* TASK STATEMENT:
Reproduce what is written in the records below exactly, and leave out the images.

* DATA FOR REVIEW:
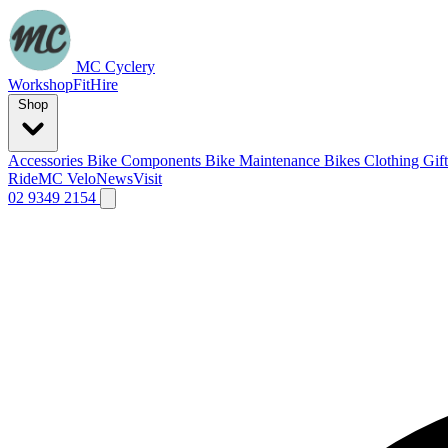
MC Cyclery
Workshop
Fit
Hire
Shop
Accessories
Bike Components
Bike Maintenance
Bikes
Clothing
Gif
Ride
MC Velo
News
Visit
02 9349 2154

* OUTPUT OF THE TASK:
MC Cyclery
Workshop
Fit
Hire
Shop
Accessories
Bike Components
Bike Maintenance
Bikes
Clothing
Gif
Ride
MC Velo
News
Visit
02 9349 2154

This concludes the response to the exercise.